Provided data =>
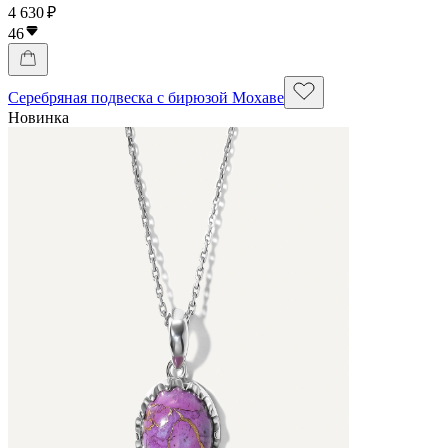
4 630 ₽
46
Серебряная подвеска с бирюзой Мохаве
Новинка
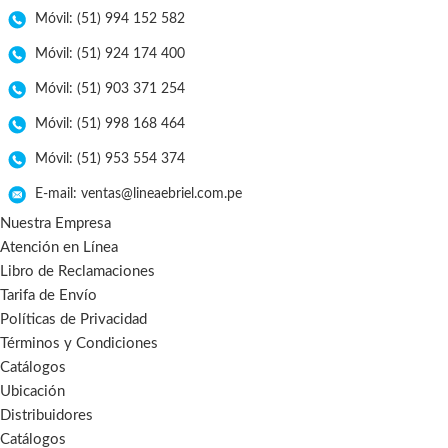
Móvil: (51) 994 152 582
Móvil: (51) 924 174 400
Móvil: (51) 903 371 254
Móvil: (51) 998 168 464
Móvil: (51) 953 554 374
E-mail: ventas@lineaebriel.com.pe
Nuestra Empresa
Atención en Línea
Libro de Reclamaciones
Tarifa de Envío
Políticas de Privacidad
Términos y Condiciones
Catálogos
Ubicación
Distribuidores
Catálogos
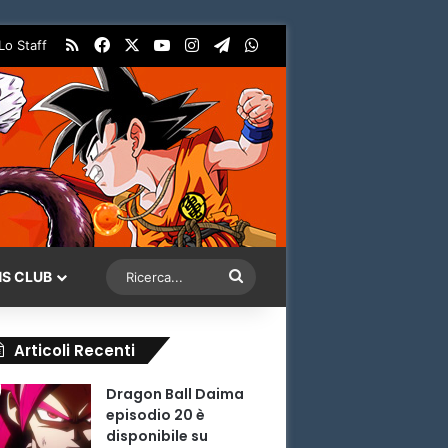
RSS
Facebook
X
You Tube
Instagram
Telegram
WhatsApp
Lo Staff
Ricerca...
NS CLUB
Articoli Recenti
Dragon Ball Daima
episodio 20 è
disponibile su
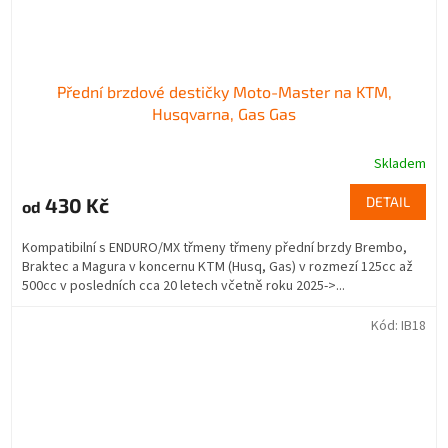
Přední brzdové destičky Moto-Master na KTM,
Husqvarna, Gas Gas
Skladem
430 Kč
DETAIL
od
Kompatibilní s ENDURO/MX třmeny třmeny přední brzdy Brembo,
Braktec a Magura v koncernu KTM (Husq, Gas) v rozmezí 125cc až
500cc v posledních cca 20 letech včetně roku 2025->...
Kód:
IB18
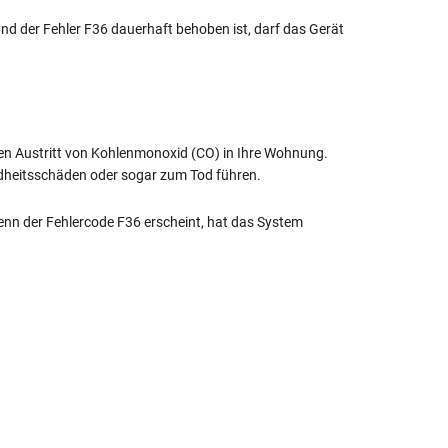
nd der Fehler F36 dauerhaft behoben ist, darf das Gerät
ichen Austritt von Kohlenmonoxid (CO) in Ihre Wohnung.
ndheitsschäden oder sogar zum Tod führen.
enn der Fehlercode F36 erscheint, hat das System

Directions for this task =>
Only lines holding the word "Móvil" belong in the answer; copy each one from the material.

Task output =>
Móvil: (51) 994 152 582
Móvil: (51) 924 174 400
Móvil: (51) 903 371 254
Móvil: (51) 998 168 464
Móvil: (51) 953 554 374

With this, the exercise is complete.